Die große Unbekannte: Glocke Nr. 2

Doch nach dieser ersten dicken Überraschung weist nichts auf die Geschichte einer zweiten, etwas größeren Glocke hin, die neben der Königsberger Bronze-Dame ebenfalls in Borbeck-Mitte gesichert wurde. Sie gab bis zum letzten Jahr im Turm von St. Thomas Morus an der Seite der Dornmann-Glocke den tieferen Ton vor. Auf ihre örtliche Herkunft, die sich erst durch Vergleiche erschließen könnte, deutet zunächst nichts.

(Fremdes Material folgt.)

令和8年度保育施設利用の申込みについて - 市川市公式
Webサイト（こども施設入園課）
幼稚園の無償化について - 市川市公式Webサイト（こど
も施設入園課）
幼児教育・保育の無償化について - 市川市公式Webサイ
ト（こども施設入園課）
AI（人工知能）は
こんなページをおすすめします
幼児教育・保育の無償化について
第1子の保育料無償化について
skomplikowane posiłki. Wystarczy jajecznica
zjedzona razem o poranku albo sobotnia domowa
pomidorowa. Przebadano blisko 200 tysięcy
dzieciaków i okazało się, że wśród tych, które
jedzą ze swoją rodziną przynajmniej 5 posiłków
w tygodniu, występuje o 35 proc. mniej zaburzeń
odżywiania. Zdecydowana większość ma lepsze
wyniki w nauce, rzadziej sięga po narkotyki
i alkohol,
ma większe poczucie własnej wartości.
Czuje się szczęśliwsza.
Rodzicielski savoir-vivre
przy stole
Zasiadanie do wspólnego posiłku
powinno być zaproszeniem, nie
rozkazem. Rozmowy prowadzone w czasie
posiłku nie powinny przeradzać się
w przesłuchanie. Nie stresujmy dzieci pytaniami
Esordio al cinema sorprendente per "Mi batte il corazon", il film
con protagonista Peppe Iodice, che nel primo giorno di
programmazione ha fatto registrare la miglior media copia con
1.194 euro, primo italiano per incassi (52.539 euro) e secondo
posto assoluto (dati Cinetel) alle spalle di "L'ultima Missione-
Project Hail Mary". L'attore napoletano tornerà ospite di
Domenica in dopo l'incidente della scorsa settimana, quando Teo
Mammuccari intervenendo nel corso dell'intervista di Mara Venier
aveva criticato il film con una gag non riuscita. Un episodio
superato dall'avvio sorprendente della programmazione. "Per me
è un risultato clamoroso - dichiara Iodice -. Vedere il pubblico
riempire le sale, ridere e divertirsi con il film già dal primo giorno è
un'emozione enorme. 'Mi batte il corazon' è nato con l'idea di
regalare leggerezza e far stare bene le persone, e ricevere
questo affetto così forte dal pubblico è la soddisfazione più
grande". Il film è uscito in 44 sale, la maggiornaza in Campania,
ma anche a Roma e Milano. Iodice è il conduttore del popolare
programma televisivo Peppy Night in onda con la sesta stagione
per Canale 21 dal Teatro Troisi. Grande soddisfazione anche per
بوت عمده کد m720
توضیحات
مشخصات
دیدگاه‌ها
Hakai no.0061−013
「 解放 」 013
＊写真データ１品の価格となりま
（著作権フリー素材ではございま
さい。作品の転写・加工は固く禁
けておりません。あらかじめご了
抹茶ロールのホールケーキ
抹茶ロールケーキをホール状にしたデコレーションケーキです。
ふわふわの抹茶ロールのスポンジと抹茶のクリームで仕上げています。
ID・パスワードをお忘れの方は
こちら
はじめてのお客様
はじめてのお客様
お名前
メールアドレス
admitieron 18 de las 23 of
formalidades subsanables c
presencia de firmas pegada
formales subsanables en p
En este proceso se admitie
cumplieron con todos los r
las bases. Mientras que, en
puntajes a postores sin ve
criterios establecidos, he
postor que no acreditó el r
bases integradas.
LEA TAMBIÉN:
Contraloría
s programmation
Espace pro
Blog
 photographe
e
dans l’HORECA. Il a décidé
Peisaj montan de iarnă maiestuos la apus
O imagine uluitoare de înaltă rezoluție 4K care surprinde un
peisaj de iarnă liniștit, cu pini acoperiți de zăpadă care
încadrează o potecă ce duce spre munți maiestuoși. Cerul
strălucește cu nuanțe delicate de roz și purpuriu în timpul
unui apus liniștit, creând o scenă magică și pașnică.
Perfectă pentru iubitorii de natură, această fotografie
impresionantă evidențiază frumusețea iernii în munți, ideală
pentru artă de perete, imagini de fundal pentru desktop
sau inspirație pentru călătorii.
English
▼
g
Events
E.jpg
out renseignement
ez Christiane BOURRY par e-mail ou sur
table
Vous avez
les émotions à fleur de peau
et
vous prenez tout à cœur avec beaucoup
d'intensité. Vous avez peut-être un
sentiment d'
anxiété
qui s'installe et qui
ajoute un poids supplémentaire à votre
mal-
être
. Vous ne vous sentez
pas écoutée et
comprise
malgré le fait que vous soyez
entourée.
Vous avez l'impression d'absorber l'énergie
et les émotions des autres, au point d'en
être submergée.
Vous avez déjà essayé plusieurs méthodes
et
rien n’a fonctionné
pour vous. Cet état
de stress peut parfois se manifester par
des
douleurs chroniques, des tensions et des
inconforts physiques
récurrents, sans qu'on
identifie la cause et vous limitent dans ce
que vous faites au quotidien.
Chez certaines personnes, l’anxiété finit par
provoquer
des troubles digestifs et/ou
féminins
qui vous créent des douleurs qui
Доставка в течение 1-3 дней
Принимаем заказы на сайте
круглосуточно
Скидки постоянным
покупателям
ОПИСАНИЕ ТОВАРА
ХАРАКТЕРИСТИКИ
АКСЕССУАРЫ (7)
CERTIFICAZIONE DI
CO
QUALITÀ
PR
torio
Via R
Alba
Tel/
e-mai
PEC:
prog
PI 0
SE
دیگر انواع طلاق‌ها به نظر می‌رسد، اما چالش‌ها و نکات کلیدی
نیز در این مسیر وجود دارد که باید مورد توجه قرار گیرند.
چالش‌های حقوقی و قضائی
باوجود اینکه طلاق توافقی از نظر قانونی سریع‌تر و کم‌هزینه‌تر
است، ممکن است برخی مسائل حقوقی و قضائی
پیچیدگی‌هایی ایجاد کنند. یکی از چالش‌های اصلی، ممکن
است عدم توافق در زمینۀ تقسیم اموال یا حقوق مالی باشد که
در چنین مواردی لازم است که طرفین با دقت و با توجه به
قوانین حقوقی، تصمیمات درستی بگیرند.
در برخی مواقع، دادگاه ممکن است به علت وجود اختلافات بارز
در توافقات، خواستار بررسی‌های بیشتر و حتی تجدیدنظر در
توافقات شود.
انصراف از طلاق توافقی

Allerdings ist es durchaus möglich, dass dann die Überraschung noch größer ausfallen wird: Denn mit hoher Wahrscheinlichkeit ist die sehr schlichte und lediglich mit einem Buchstabenband verzierte Glocke sogar noch deutlich älter – darauf deuten Zustand und Erscheinung. Dazu müssten die einfachen, in großem Abstand auf dem Buchstabenband angebrachten und heute schwer lesbaren gotischen Lettern nur noch richtig entziffert werden. Ist diese große Glocke damit nach erster Einschätzung zur Schrifttype vielleicht sogar noch mindestens 200 Jahre älter? Gut möglich ist es. Eine spannende Frage, der wir auf jeden Fall weiter nachgehen werden - auch der, welche Verwendung die Pfarrei St. Dionysius für diese Glocken vorsieht. ...

Christof Beckmann

Bild unten: Die verwitterten Inschriften auf Glocke 2 müssen erst noch entziffert werden, um möglicherweise auf ihre Herkunft schließen zu können.

Literatur:

Beckmann, Christof: Neues Denkmal für St. Thomas Morus in Vogelheim, 19.07.2021
Thorsten Wolf/ Andreas Koerner: Das Verschwinden von St. Thomas in Vogelheim - S. 25-38, in: Borbecker Beiträge, 36. Jg. 1/2020, Januar - Mai, Borbecker Beiträge, Mitgliederbrief des Kultur-Historischen Vereins Borbeck e.V.
Beckmann, Christof: Glocken von St. Maria Immaculata läuten heute in Ungarn. Eine Reise von der Ruhr an die Donau, 02.04.2021
Empfehlungen zur Inventarisation von Glocken, Arbeitsgrundsätze zur Weiterführung des Deutschen Glockenatlas, Beratungsausschuss für das deutsche Glockenwesen 2008
Hoffs Gerhard: Glocken im Stadtdekanat Essen, Mit umfangreicher Unterstützung bearbeitet von Gerhard Hoffs. Gewidmet all denen, die nach dem Zweiten Weltkrieg am Wiederaufbau der Geläuteanlagen im Stadtdekanat Essen mitgewirkt haben. o.J.
Register der Glockengießer, die für das Erzbistum Köln tätig waren, o.J.: https://docplayer.org/111421747-Register-der-glockengiesser-die-fuer-das-erzbistum-koeln-taetig-waren.html

Bild oben: Detail vom Hauptmotiv auf der von 1765 stammenden Glocke aus Königsberg. Unten: Die noch rätselhaftere Glocke Nr. 2 - wo stammt sie her? Wie alt ist sie?